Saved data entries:
*** Begin section ***
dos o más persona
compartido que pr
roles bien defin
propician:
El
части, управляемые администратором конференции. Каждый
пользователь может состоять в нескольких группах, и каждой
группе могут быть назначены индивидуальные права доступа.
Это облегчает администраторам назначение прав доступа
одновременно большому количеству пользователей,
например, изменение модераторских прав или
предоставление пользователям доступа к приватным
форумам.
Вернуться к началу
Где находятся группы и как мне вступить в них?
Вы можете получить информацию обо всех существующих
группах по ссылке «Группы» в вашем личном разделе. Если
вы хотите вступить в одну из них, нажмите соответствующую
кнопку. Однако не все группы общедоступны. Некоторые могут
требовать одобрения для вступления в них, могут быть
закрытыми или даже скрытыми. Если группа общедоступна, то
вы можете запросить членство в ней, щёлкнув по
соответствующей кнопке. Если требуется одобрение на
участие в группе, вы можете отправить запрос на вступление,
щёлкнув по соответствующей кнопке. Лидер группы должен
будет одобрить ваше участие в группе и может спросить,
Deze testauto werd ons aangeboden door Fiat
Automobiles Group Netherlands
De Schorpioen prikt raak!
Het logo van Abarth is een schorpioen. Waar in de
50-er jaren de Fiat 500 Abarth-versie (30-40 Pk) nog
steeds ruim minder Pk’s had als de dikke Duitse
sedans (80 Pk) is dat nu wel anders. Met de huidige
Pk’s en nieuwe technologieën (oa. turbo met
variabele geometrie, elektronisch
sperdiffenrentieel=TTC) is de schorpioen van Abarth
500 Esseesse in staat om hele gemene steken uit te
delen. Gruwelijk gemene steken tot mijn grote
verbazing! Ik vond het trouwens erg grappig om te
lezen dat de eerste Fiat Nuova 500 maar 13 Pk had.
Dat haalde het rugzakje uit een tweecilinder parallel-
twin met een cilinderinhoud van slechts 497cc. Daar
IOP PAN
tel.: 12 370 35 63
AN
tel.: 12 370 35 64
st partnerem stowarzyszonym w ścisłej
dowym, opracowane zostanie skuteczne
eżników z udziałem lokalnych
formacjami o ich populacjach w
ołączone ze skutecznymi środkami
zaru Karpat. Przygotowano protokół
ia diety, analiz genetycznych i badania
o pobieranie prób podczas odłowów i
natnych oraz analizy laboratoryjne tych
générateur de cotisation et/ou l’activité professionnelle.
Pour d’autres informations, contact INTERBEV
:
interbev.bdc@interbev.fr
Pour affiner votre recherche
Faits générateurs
*** End section ***
#### [What to work on]
Retype every line up to and including the one that contains "требовать одобрения для", beginning at the first line of the records, with no edits.

#### [Task output]
dos o más persona
compartido que pr
roles bien defin
propician:
El
части, управляемые администратором конференции. Каждый
пользователь может состоять в нескольких группах, и каждой
группе могут быть назначены индивидуальные права доступа.
Это облегчает администраторам назначение прав доступа
одновременно большому количеству пользователей,
например, изменение модераторских прав или
предоставление пользователям доступа к приватным
форумам.
Вернуться к началу
Где находятся группы и как мне вступить в них?
Вы можете получить информацию обо всех существующих
группах по ссылке «Группы» в вашем личном разделе. Если
вы хотите вступить в одну из них, нажмите соответствующую
кнопку. Однако не все группы общедоступны. Некоторые могут
требовать одобрения для вступления в них, могут быть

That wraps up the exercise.